Le curé du village fut prévenu. C’était un vieux
prêtre naïf. Il accourut en surplis comme pour administrer un mourant
et il prononça, en étendant les mains, les formules d’exorcisme,
pendant que quatre hommes maintenaient sur un lit la femme écumante
et tordue.
Mais l’esprit ne fut point chassé.
Et la Noël arriva sans que le temps eût changé.
La veille au matin, le prêtre vint me trouver :
" J’ai envie, dit-il, de faire assister à l’office
de cette nuit cette malheureuse. Peut-être Dieu fera-t-il un miracle
en sa faveur, à l’heure même où il naquit d’une
femme. "
Je répondis au curé :
" Je vous approuve absolument, monsieur l’abbé. Si elle a
l’esprit frappé par la cérémonie (et rien n’est
plus propice à l’émouvoir), elle peut être sauvée
sans autre remède. "
Le vieux prêtre murmura :
" Vous n’êtes pas croyant, Docteur, mais aidez-moi, n’est-ce
pas ? Vous vous chargez de l’amener ? "
Et je lui promis mon aide.
Le soir vint, puis la nuit ; et la cloche de
l’église se
mit à sonner, jetant sa voix plaintive à travers l’espace
morne, sur l’étendue blanche et glacée des neiges.
Des êtres noirs s’en venaient lentement, par groupes, dociles au
cri d’airain du clocher. La pleine lune éclairait d’une
lueur vive et blafarde tout l’horizon, rendait plus visible la pâle
désolation des champs.
J’avais pris quatre hommes robustes et je me rendis à la forge.
La possédée hurlait toujours, attachée à sa couche.
On la vêtit proprement malgré sa résistance éperdue,
et on l’emporta.
L’église était maintenant pleine de monde, illuminée
et froide ; les chantres poussaient leurs notes monotones ; le serpent
ronflait ; la petite sonnette de l’enfant de chœur tintait,
réglant les mouvements des fidèles.
J’enfermai la femme et ses gardiens dans la cuisine du presbytère,
et j’attendis le moment que je croyais favorable.
Je choisis l’instant qui suit la communion. Tous les paysans, hommes
et femmes, avaient reçu leur Dieu pour fléchir sa rigueur. Un
grand silence planait pendant que le prêtre achevait le mystère
divin.
Sur mon ordre, la porte fut ouverte et les quatre aides apportèrent
la folle.
Dès qu’elle aperçut les lumières, la foule à genoux,
le chœur en feu et le tabernacle doré, elle se débattit
d’une telle vigueur, qu’elle faillit nous échapper, et elle
poussa des clameurs si aiguës qu’un frisson d’épouvante
passa dans l’église ; toutes les têtes se relevèrent ;
des gens s’enfuirent.
Elle n’avait plus la forme d’une femme,
crispée et tordue
en nos mains, le visage contourné, les yeux fous.
On la traîna jusqu’aux marches du chœur et puis on la tint
fortement accroupie à terre.
Le prêtre s’était levé ; il attendait.

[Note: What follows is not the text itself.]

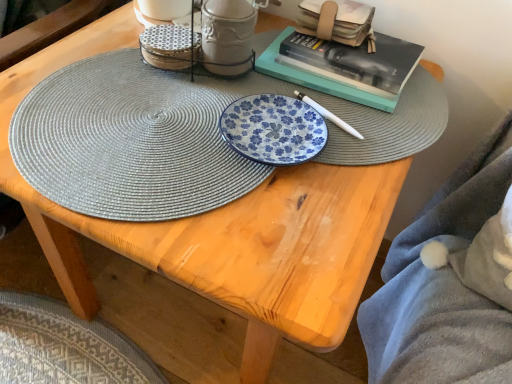 Find the location of `vacant area that is in front of porcelain textured coasters at upper center, arranged as the first tableware when viewed from the left`. vacant area that is in front of porcelain textured coasters at upper center, arranged as the first tableware when viewed from the left is located at coordinates (139, 121). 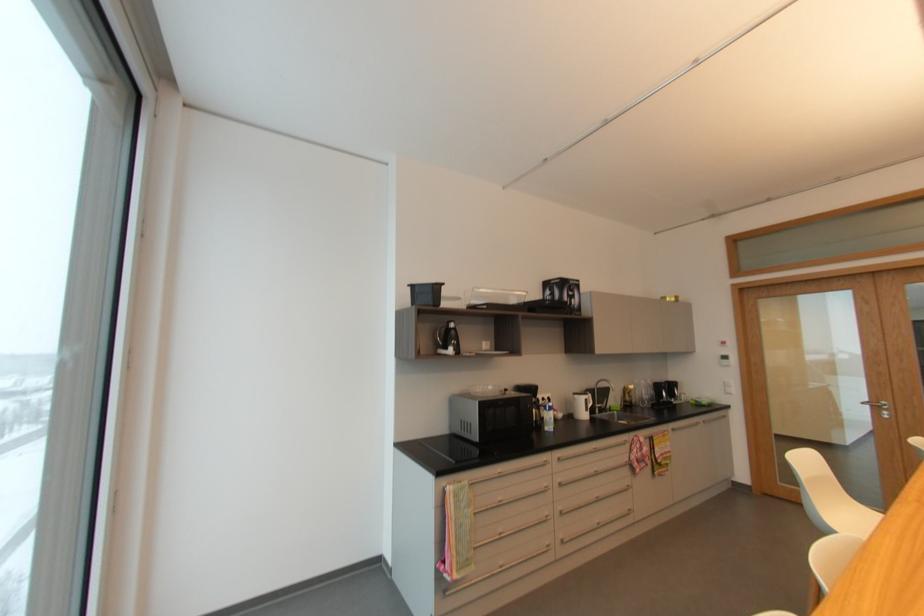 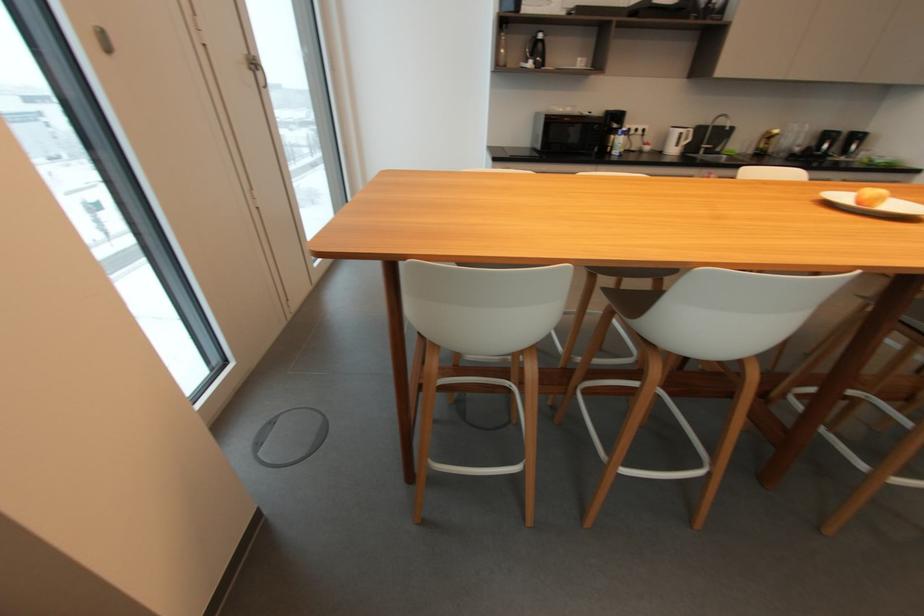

Dès
qu’il la vit arrêtée, il prit en ses mains l’ostensoir
ceint de rayons d’or, avec l’hostie blanche au milieu, et, s’avançant
de quelques pas, il l’éleva de ses deux bras tendus au-dessus
de sa tête, le présentant aux regards effarés de la démoniaque..
Elle
hurlait toujours, l’œil fixé, tendu sur cet objet rayonnant.
Et le prêtre demeurait tellement immobile qu’on l’aurait
pris pour une statue. Et cela dura longtemps, longtemps.
La femme semblait saisie de peur, fascinée ; elle contemplait fixement
l’ostensoir, secouée encore de tremblements terribles, mais passagers,
et criant toujours, mais d’une voix moins déchirante.
Et cela dura encore longtemps.
On eût dit qu’elle ne pouvait plus baisser les yeux, qu’ils étaient
rivés sur l’hostie ; elle ne faisait plus que gémir ;
et son corps raidi s’amollissait, s’affaissait.
Toute la foule était
prosternée, le front par terre.
La possédée maintenant baissait rapidement les paupières,
puis les relevait aussitôt, comme impuissante à supporter la vue
de son Dieu. Elle s’était tue. Et puis soudain, je m’aperçus
que ses yeux demeuraient clos. Elle dormait du sommeil des somnambules, hypnotisée,
pardon ! vaincue par la contemplation persistante de l’ostensoir
aux rayons d’or, terrassée par le Christ victorieux.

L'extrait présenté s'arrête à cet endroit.